Il piccolo asmatico era così pallido che quasi si poteva vedere cosa c'era dietro di lui, gli occhi socchiusi e stanchi, il naso rosso e le labbra semichiuse, in un tentativo di respirare.
Quando Steve vide quello sguardo verde accanto a lui sorrise dolcemente, chiudendo gli occhi umidi e doloranti.
«S-Steve?» balbettò spaventato il moro, si sentiva in colpa. Era tutta colpa sua, lui lo aveva chiamato a giocare fuori con quel freddo, lo aveva fatto stancare come sempre. Perché non gli entrava in quella zucca calda? Perché non riusciva a capire che doveva prendersi cura di Steve invece di stremarlo? Bucky voleva far sentire il compagno come tutti gli altri, spesso dimenticando il suo stato fisico, forse per la determinazione del ragazzino che mascherava ogni diversità. Ma infondo, lo faceva per Steve, perché a lui piaceva così com'era, lo adorava per com'era, e forse era giunto il momento di farlo capire anche al biondo.
«È tutta colpa mia Steve, ti prometto che d'ora in avanti sarò più buono.» quel ragazzaccio stava per far uscire il suo lato da bambino, tirando su di naso quasi sul punto di piangere.
«Ti prego non morire, Stevie ti prego. Ti giuro che non ti farò più prendere in giro da nessuno, ma per favore non morie.» il labbro inferiore del moro aveva iniziato a tremolare, quando il capo di Steve si voltò piano sul cuscino. Con gli occhi ancora chiusi e quel sorriso sereno sul viso, mugugnò con la voce simile ad un lamento di morte: «Non muoio, cretino. Non ti lascio solo.»

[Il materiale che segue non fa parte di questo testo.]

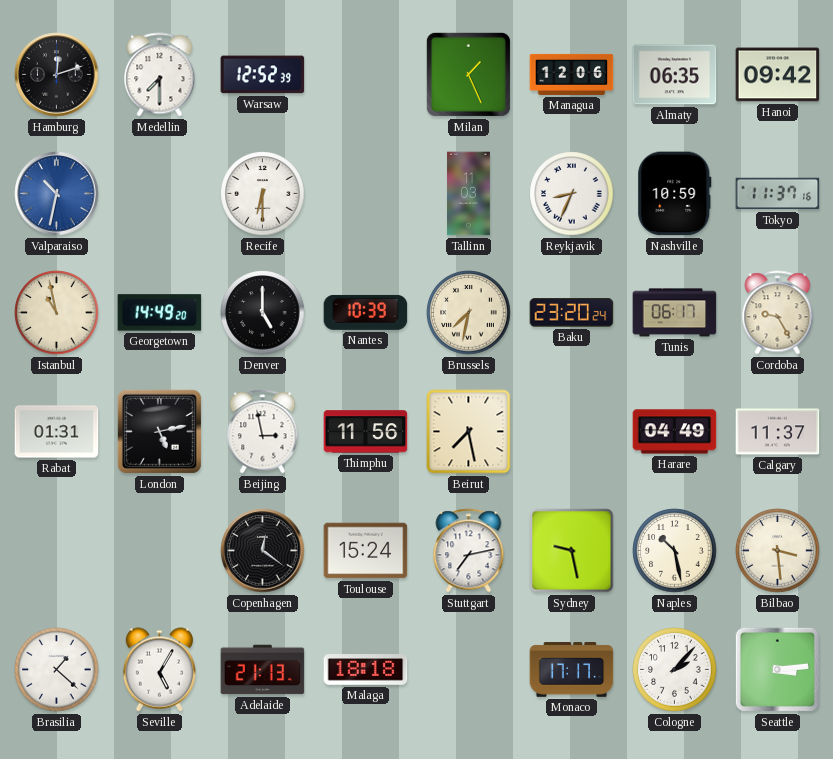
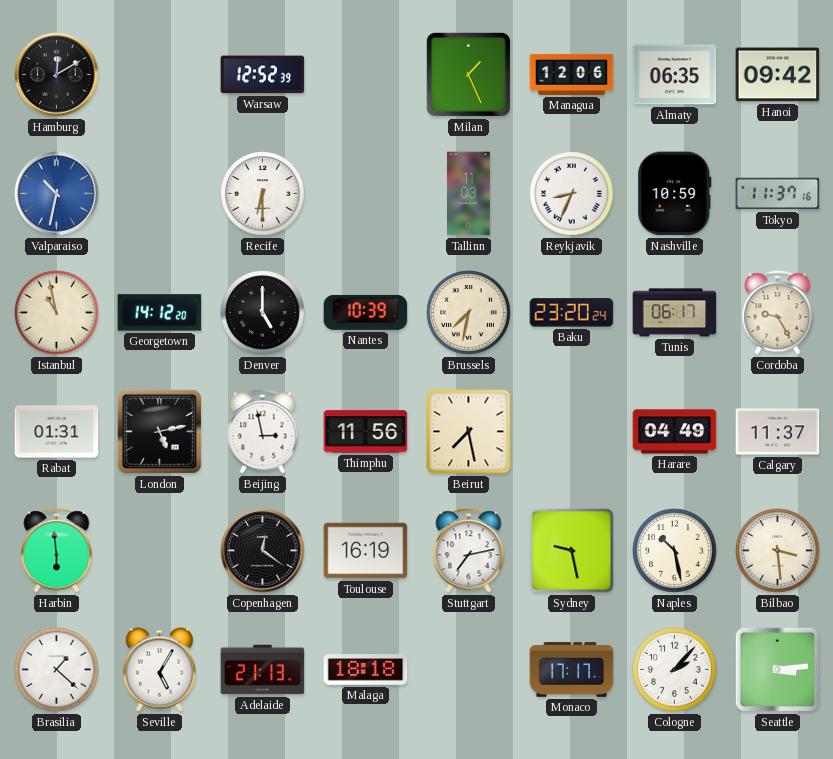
Hamburg: 12:12 -> 12:10
Medellin: 7:30 -> none
Georgetown: 14:49 -> 14:12
Harbin: none -> 5:59
Toulouse: 15:24 -> 16:19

Quelle deboli parole rianimarono Bucky, che stava diventando più speranzoso riguardo la salute del tappetto.
«Se tu mi lasci, io rimango da solo. Come faccio a trovare un altro come te a scuola? Con quelle teste di moccio che girano per il cortile...» disse Bucky. Il sorriso di Steve diventò più ampio a quelle innocenti parole.
«Vai a casa, tua mamma ti sgriderà se ritardi ancora.» fu il malato a sentirsi in colpa.
«Più tardi, quella strega di mia madre mi lancerebbe il giornale il testa in ogni caso.» fece spallucce e si sedette sul letto, notando il disagio di Steve: «Non preoccuparti, ti faccio compagnia un altro po', e poi torno a casa.» sorrise caldamente, massaggiando il braccio magro del minore coperto da strati di coperte.
Quel breve momento che aveva raccomandato Bucky si trasformò in due ore, seduto sul letto di Steve, raccontandogli della sua tremenda giornata a scuola senza di lui, senza i suoi disegni e le sue chiacchiere, correndo a casa quando l'orologio segnò le sei meno dieci.
«Spero che le urla di mia madre non si sentano da qui! Ci vediamo domani Stevie!» la voce acuta del ragazzino sparì nelle scale. Fu proprio così, il povero James si sorbì una bella strigliata da parte della madre, ma quel pomeriggio di chiacchiere raccontate dalla voce di Bucky erano state la medicina migliore di tutte per Steve.